Determine the access model components for your Cloudlets

This task is very specific to your organization and to the set of Cloudlets you use. Depending on your organization’s needs, you may need to add new groups and roles for your Cloudlets, or just use your existing access model structure.

When considering how to structure your access model, ask yourself questions like these:

Cloudlets Access Model Questions
Question Example Answers
Will you need multiple groups to support your Cloudlets? We're using this Cloudlet with two separate properties. I want two separate groups for Cloudlets because we don’t want users that work on the one property to access Cloudlet policies on the other property.
Can you use any of your existing groups for your Cloudlets implementation? I'm going to create a subgroup for my Cloudlet. Why? I already have a group for the department that will use this Cloudlet most. In the subgroup, I'll limit access to only the people working directly with the Cloudlet.
How are you breaking down the Cloudlets-related tasks across your organization? We want to use the same process we use for our other site changes: one person makes the changes, while another deploys the changes.

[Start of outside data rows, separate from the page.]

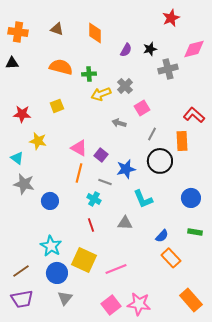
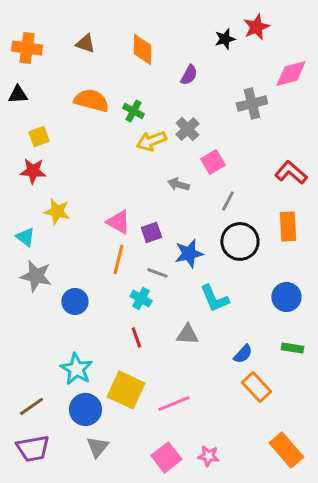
black star: (150, 49) -> (225, 39), moved
green cross: (89, 74) -> (133, 111), turned 32
yellow square: (57, 106) -> (39, 136), moved
orange rectangle: (182, 141) -> (288, 226), moved
purple square: (101, 155) -> (151, 232), turned 32
pink star: (139, 304) -> (208, 456), size x0.6

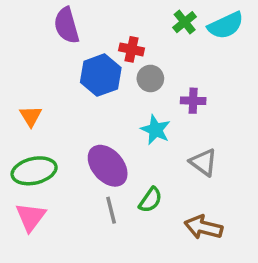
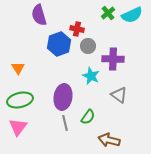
purple cross: (193, 101) -> (113, 59), size x1.5
purple ellipse: (108, 166) -> (63, 97), turned 50
brown arrow: (203, 227) -> (109, 140), moved

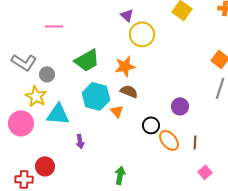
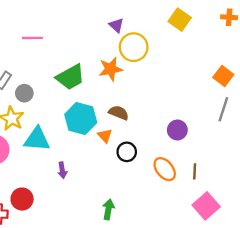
orange star: (125, 66) -> (111, 69), moved
black circle: (151, 125) -> (127, 152), moved
pink square: (205, 172) -> (206, 206), size x1.6

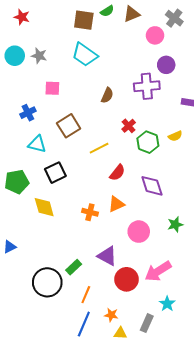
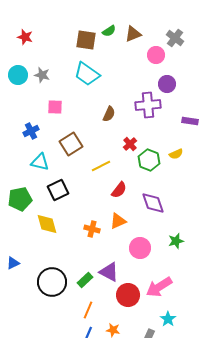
green rectangle: (74, 267) -> (85, 280), moved
black circle: (47, 282) -> (52, 282), moved

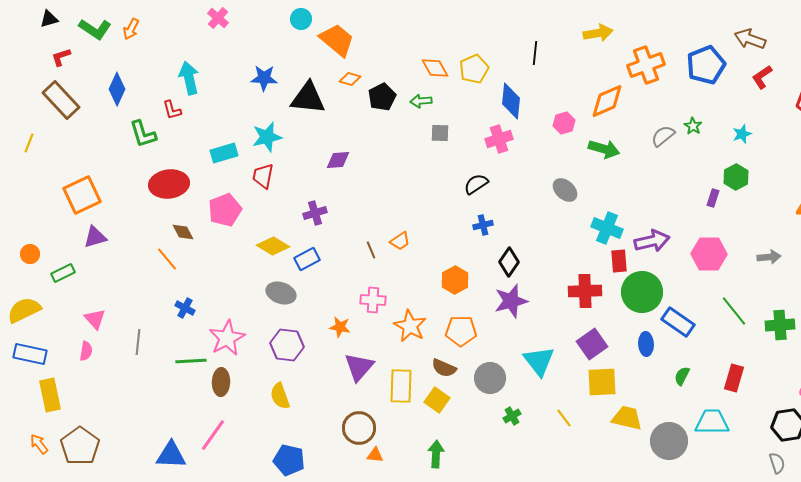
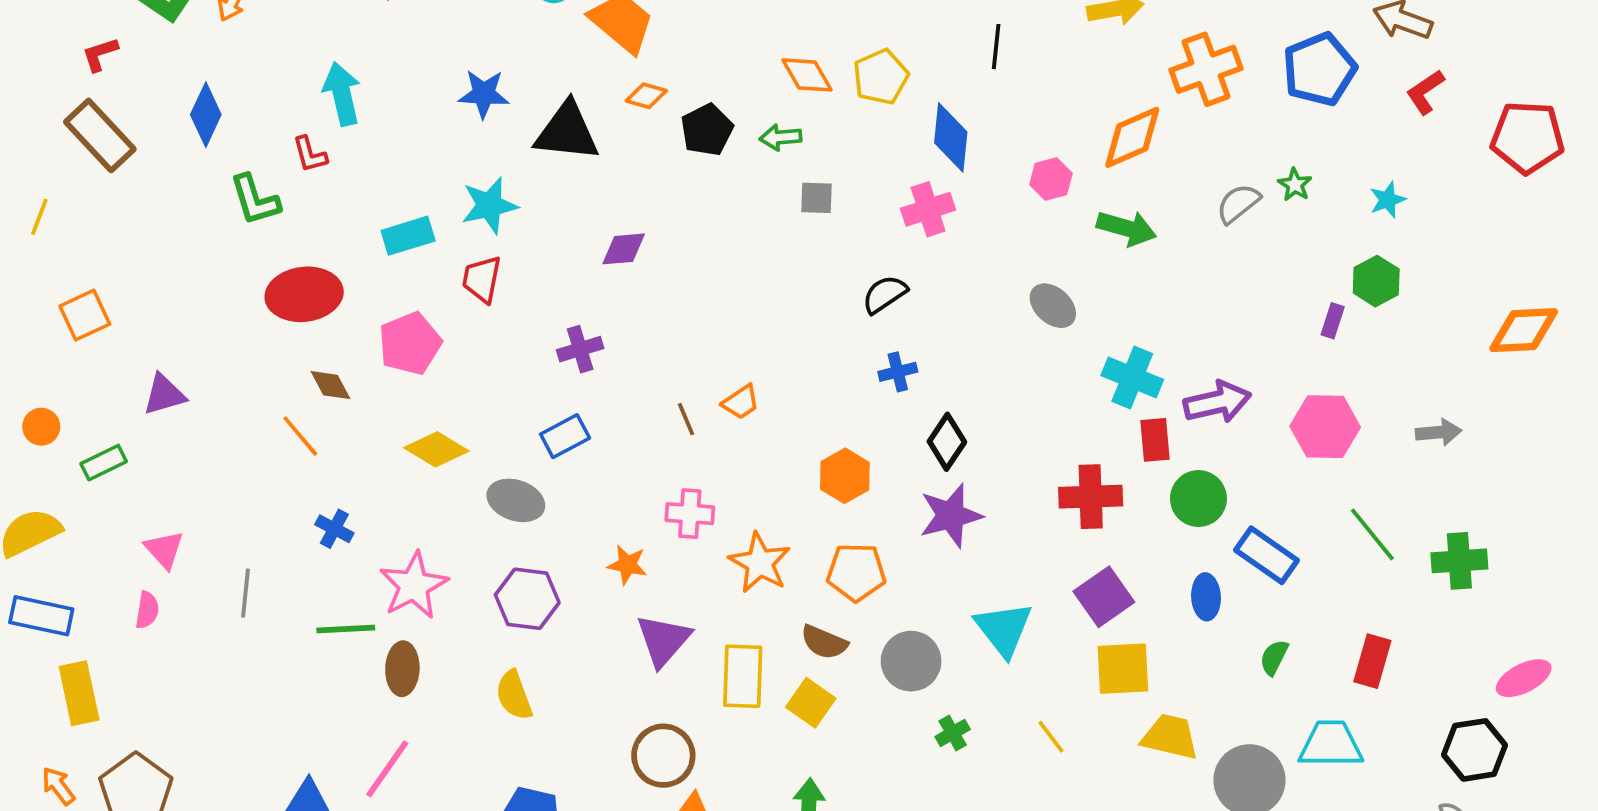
orange square: (82, 195) -> (85, 315), moved, size x0.7
yellow diamond: (273, 246) -> (436, 449), moved
green circle: (642, 292) -> (1198, 499), size x0.7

To keep things consistent, I want to have distinct editor and administrative roles for our Cloudlets.

Can you use any of your existing roles for your Cloudlets implementation? The team already has view, edit, and administrative roles set up, so I’ll just add the appropriate Cloudlet permissions to those roles.
If you have multiple Cloudlets, what levels of access do you want to provide for your users? All Cloudlets users should be able to view policies for all Cloudlets. Only users working directly with a Cloudlet should have editorial and administrative permissions. Given this, I'll set up multiple roles specifically for our Cloudlets.